If Martin wants to rehab his image and make a name for himself in the NFL, reuniting with head coach Jim Harbaugh is the best thing that could have happened to him. Why? Because Harbaugh believes San Francisco’s locker room is similar to Stanford's.
Here’s what was said when investigator Ted Wells interviewed Harbaugh for the Ted Wells report, via Michael David Smith of Pro Football Talk:
Coach Harbaugh emphasized that he never doubted Martin’s physical or mental toughness, and he believes that Martin can continue to have a successful career in the NFL. Coach Harbaugh also said that the atmosphere in the Stanford locker room, in his view, was not materially different from that of the San Francisco 49ers’ locker room.
Martin should be jumping for joy if that truly is the case. Not only does he get the fresh start he desperately needed, but he also gets to go to a familiar environment.

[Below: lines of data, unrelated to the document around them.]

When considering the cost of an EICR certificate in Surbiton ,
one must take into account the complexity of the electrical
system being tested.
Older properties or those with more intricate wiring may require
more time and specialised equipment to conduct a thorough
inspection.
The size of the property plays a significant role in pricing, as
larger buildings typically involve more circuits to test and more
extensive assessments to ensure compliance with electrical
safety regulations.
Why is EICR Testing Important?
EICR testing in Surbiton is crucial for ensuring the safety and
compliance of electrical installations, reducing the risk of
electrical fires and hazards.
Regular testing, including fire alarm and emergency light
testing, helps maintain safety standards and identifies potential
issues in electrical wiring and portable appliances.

Shoot, even a few of the 49ers offensive linemen have chimed in and welcomed the third-year pro with open arms.
Despite some chatter that Martin isn’t strong enough to take life in the NFL, it seems like Coach Harbaugh, general manager Trent Baalke and the players believe his skill set will be an asset to the 49ers.
While Martin’s play has mostly been viewed as a disappointment through two seasons, he did string together a couple of impressive performances in 2013. According to the analysts at Pro Football Focus (subscription required), he tallied a plus-1.2 grade overall against the Indianapolis Colts (Week 2) and a plus-0.7 grade overall versus the Atlanta Falcons (Week 3).

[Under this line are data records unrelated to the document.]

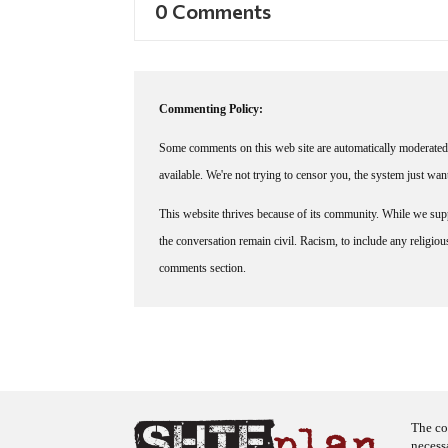
0 Comments
Commenting Policy:
Some comments on this web site are automatically moderated 
available. We're not trying to censor you, the system just wa
This website thrives because of its community. While we suppo
the conversation remain civil. Racism, to include any religious 
comments section.
The co
necess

During those two starts, Martin surrendered one quarterback sack, zero quarterback hits and two quarterback hurries. Even though the sample size was incredibly small last year, he flashed the necessary talent to be seen as a solid contributor in the NFL.
Nonetheless, Martin still has a long way to go before he lives up to his lofty draft status. He needs to become a more consistent player. In 2012 and 2013, there were too many periods where he would have a fine showing one week and completely bomb the following week.

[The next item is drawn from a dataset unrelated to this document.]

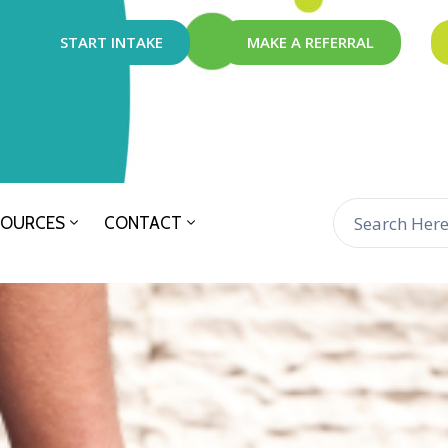
START INTAKE
MAKE A REFERRAL
SOURCES
CONTACT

The second thing Martin needs to do is be more of a physical player at the point of attack. When you go back and watch the tape, it’s evident that he gets pushed around far too often in the run game. Per PFF, he amassed a minus-6.0 run-block grade in 2012 and a minus-5.5 in 2013.
The good news is, the 49ers have one of the best offensive coaching staffs in the league. This, in turn, will aid Martin’s development if he takes to the coaching. Since Harbaugh and co. rolled into town, they have coached up young players like Anthony Davis, Alex Boone and Daniel Kilgore.
Could Martin be the next offensive lineman coached up by San Francisco’s staff?
Obviously, we won’t know the answer to that question until a later date, yet all it takes is one team to trust in a particular player. And as I mentioned before, Coach Harbaugh has already said he “believes Martin can continue to have a successful career in the NFL.”
In time, this sentiment could end up being true, but let’s not forget Martin still has to make the 53-man roster. This means he will have to supplant one of San Francisco’s backups in training camp, which is no easy task.
Adam Snyder, Joe Looney and Carter Bykowski have all been with the 49ers for at least one season, so they have a leg up in terms of familiarity and coaching. Nevertheless, Martin does have the on-the-field talent to unseat Snyder and Bykowski. Furthermore, he has tremendous upside and offers versatility as a swing tackle, the same role Snyder played in 2013.
With that being said, Martin reuniting with Harbaugh is the best-case scenario for his career. Yes, he will have to earn his stripes and make a name for himself, but that should be a whole lot easier now that he has escaped a futile locker room.
Kudos to Harbaugh and Baalke; the trade is a low-risk, high-reward deal that could pay immediate dividends.